• EXERCISE OBJECTIVE:
Find how many lines of the listing include the string "CALCOLO", and report only that figure.

• DATASET EXCERPTS:

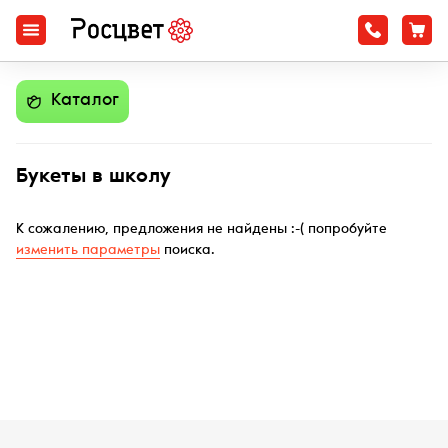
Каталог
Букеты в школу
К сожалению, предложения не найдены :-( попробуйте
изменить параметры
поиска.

...

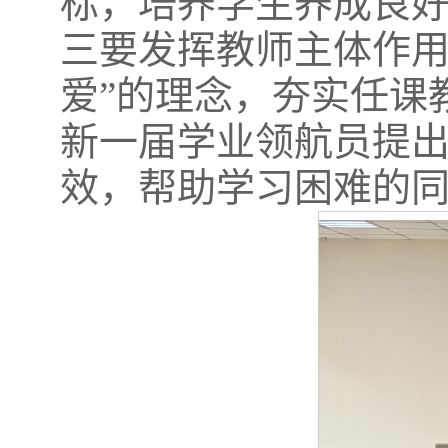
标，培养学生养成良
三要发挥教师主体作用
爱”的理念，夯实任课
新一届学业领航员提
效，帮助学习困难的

==

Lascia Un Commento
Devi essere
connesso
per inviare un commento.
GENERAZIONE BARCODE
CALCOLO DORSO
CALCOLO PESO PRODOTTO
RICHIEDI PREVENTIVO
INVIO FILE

• RESULT BELOW:
2